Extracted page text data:

_____

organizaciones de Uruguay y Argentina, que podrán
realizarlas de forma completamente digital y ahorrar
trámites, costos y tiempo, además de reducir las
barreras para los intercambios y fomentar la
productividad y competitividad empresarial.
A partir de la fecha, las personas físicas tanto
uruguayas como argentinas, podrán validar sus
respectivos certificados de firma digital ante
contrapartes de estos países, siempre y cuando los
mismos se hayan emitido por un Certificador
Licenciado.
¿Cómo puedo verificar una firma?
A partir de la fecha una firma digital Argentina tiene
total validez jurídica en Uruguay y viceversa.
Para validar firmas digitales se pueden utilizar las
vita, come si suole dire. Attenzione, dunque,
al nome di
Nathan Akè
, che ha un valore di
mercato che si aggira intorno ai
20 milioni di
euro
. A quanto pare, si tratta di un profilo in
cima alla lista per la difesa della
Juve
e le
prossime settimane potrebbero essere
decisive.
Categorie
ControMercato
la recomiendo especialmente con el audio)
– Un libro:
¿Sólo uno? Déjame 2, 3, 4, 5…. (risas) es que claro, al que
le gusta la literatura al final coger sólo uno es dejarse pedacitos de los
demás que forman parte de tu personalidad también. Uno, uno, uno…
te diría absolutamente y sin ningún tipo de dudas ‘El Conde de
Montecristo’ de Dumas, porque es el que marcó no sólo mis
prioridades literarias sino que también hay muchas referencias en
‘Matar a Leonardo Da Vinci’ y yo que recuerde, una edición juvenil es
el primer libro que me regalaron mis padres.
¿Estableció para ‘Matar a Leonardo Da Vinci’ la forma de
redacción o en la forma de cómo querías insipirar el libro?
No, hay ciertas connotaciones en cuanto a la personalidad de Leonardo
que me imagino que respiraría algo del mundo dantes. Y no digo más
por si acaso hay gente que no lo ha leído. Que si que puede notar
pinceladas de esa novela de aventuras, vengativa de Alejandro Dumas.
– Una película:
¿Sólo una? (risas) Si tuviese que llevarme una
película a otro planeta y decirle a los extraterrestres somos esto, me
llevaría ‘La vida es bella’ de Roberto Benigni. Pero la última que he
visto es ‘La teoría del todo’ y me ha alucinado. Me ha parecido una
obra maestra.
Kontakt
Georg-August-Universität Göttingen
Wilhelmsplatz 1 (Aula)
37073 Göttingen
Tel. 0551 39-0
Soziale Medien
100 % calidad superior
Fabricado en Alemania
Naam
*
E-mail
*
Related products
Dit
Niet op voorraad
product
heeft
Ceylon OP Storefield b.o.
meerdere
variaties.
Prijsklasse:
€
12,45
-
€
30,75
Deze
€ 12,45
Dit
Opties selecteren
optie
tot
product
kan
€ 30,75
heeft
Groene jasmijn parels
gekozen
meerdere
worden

_____

Output the data exactly, so that every line matches the original.

(TASK ANSWER):
organizaciones de Uruguay y Argentina, que podrán
realizarlas de forma completamente digital y ahorrar
trámites, costos y tiempo, además de reducir las
barreras para los intercambios y fomentar la
productividad y competitividad empresarial.
A partir de la fecha, las personas físicas tanto
uruguayas como argentinas, podrán validar sus
respectivos certificados de firma digital ante
contrapartes de estos países, siempre y cuando los
mismos se hayan emitido por un Certificador
Licenciado.
¿Cómo puedo verificar una firma?
A partir de la fecha una firma digital Argentina tiene
total validez jurídica en Uruguay y viceversa.
Para validar firmas digitales se pueden utilizar las
vita, come si suole dire. Attenzione, dunque,
al nome di
Nathan Akè
, che ha un valore di
mercato che si aggira intorno ai
20 milioni di
euro
. A quanto pare, si tratta di un profilo in
cima alla lista per la difesa della
Juve
e le
prossime settimane potrebbero essere
decisive.
Categorie
ControMercato
la recomiendo especialmente con el audio)
– Un libro:
¿Sólo uno? Déjame 2, 3, 4, 5…. (risas) es que claro, al que
le gusta la literatura al final coger sólo uno es dejarse pedacitos de los
demás que forman parte de tu personalidad también. Uno, uno, uno…
te diría absolutamente y sin ningún tipo de dudas ‘El Conde de
Montecristo’ de Dumas, porque es el que marcó no sólo mis
prioridades literarias sino que también hay muchas referencias en
‘Matar a Leonardo Da Vinci’ y yo que recuerde, una edición juvenil es
el primer libro que me regalaron mis padres.
¿Estableció para ‘Matar a Leonardo Da Vinci’ la forma de
redacción o en la forma de cómo querías insipirar el libro?
No, hay ciertas connotaciones en cuanto a la personalidad de Leonardo
que me imagino que respiraría algo del mundo dantes. Y no digo más
por si acaso hay gente que no lo ha leído. Que si que puede notar
pinceladas de esa novela de aventuras, vengativa de Alejandro Dumas.
– Una película:
¿Sólo una? (risas) Si tuviese que llevarme una
película a otro planeta y decirle a los extraterrestres somos esto, me
llevaría ‘La vida es bella’ de Roberto Benigni. Pero la última que he
visto es ‘La teoría del todo’ y me ha alucinado. Me ha parecido una
obra maestra.
Kontakt
Georg-August-Universität Göttingen
Wilhelmsplatz 1 (Aula)
37073 Göttingen
Tel. 0551 39-0
Soziale Medien
100 % calidad superior
Fabricado en Alemania
Naam
*
E-mail
*
Related products
Dit
Niet op voorraad
product
heeft
Ceylon OP Storefield b.o.
meerdere
variaties.
Prijsklasse:
€
12,45
-
€
30,75
Deze
€ 12,45
Dit
Opties selecteren
optie
tot
product
kan
€ 30,75
heeft
Groene jasmijn parels
gekozen
meerdere
worden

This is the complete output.